US Banning Books: Unauthorized Catcher In The Rye Sequel Permanently Banned
from the burn-'em dept
We were among those who were absolutely horrified when a US district court banned the US publication of a book called Coming Through the Rye by Fredrik Colting (using the pseudonym JD California), which was an attempt (a poor one, by many reviewers’ accounts) to write a sequel to JD Salinger’s iconic Catcher in the Rye. In the US, which is supposed to believe in free speech and be against things like banning books, it’s somewhat scary that a judge would okay the banning of a book. The ruling appeared to disagree with previous rulings, and a bunch of powerful forces concerned about the free speech implications of banning books had lined up to support an appeal.
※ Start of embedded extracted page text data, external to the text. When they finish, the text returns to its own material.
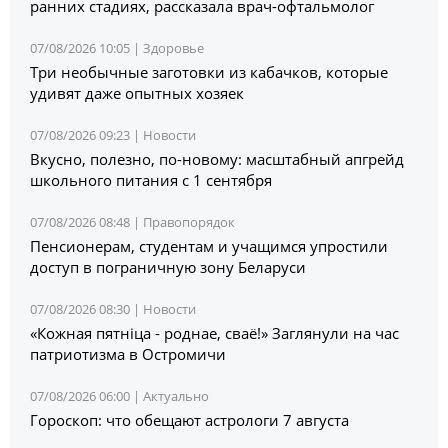
ранних стадиях, рассказала врач-офтальмолог
07/08/2026 10:05 |
Здоровье
Три необычные заготовки из кабачков, которые
удивят даже опытных хозяек
07/08/2026 09:23 |
Новости
Вкусно, полезно, по-новому: масштабный апгрейд
школьного питания с 1 сентября
07/08/2026 08:48 |
Правопорядок
Пенсионерам, студентам и учащимся упростили
доступ в пограничную зону Беларуси
07/08/2026 08:30 |
Новости
«Кожная пятніца - роднае, сваё!» Заглянули на час
патриотизма в Остромичи
07/08/2026 06:00 |
Актуально
Гороскоп: что обещают астрологи 7 августа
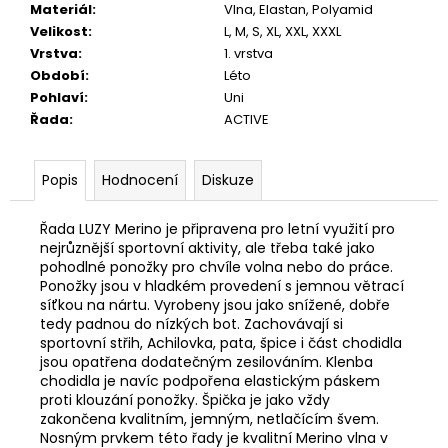
Materiál
:
Vlna
,
Elastan
,
Polyamid
Velikost
:
L, M, S, XL, XXL, XXXL
Vrstva
:
1. vrstva
Období
:
Léto
Pohlaví
:
Uni
Řada
:
ACTIVE
Popis
Hodnocení
Diskuze
Řada LUZY Merino je připravena pro letní využití pro
nejrůznější sportovní aktivity, ale třeba také jako
pohodlné ponožky pro chvíle volna nebo do práce.
Ponožky jsou v hladkém provedení s jemnou větrací
síťkou na nártu. Vyrobeny jsou jako snížené, dobře
tedy padnou do nízkých bot. Zachovávají si
sportovní střih, Achilovka, pata, špice i část chodidla
jsou opatřena dodatečným zesilováním. Klenba
chodidla je navíc podpořena elastickým páskem
proti klouzání ponožky. Špička je jako vždy
zakončena kvalitním, jemným, netlačícím švem.
Nosným prvkem této řady je kvalitní Merino vlna v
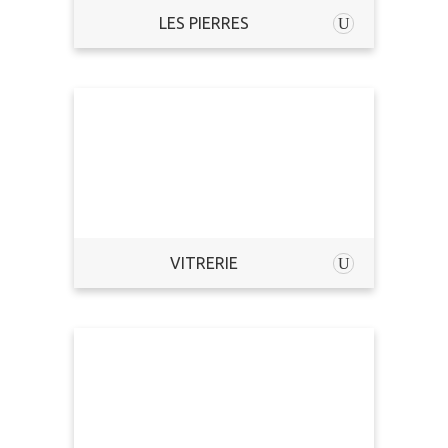
LES PIERRES
VITRERIE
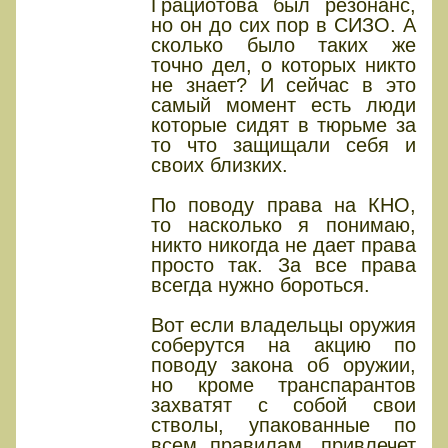
Грациотова был резонанс,
но он до сих пор в СИЗО. А
сколько было таких же
точно дел, о которых никто
не знает? И сейчас в это
самый момент есть люди
которые сидят в тюрьме за
то что защищали себя и
своих близких.
По поводу права на КНО,
то насколько я понимаю,
никто никогда не дает права
просто так. За все права
всегда нужно бороться.
Вот если владельцы оружия
соберутся на акцию по
поводу закона об оружии,
но кроме транспарантов
захватят с собой свои
стволы, упакованные по
всем правилам, привлечет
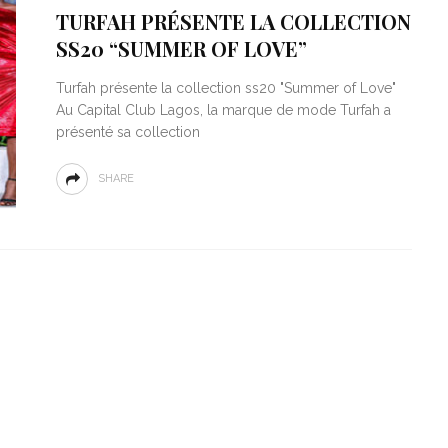
TURFAH PRÉSENTE LA COLLECTION
SS20 “SUMMER OF LOVE”
Turfah présente la collection ss20 "Summer of Love"
Au Capital Club Lagos, la marque de mode Turfah a
présenté sa collection
SHARE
However, THResq reports that a permanent injunction has been issued, as the author and publisher of the book have settled the case and agreed not to pursue it any further. This is really unfortunate, because now the original book banning ruling stays valid and on the books for others to point to. Yet another example of copyright being misinterpreted, and censorship resulting. Copyright law is quite clear that there’s supposed to be a separation between “idea” and “expression.” Only the expression is protectable. Colting did not copy the expression — he used the idea to create a brand new expression, and even if it sucked, it should not be banned. It’s too bad that this is as far as this case will go.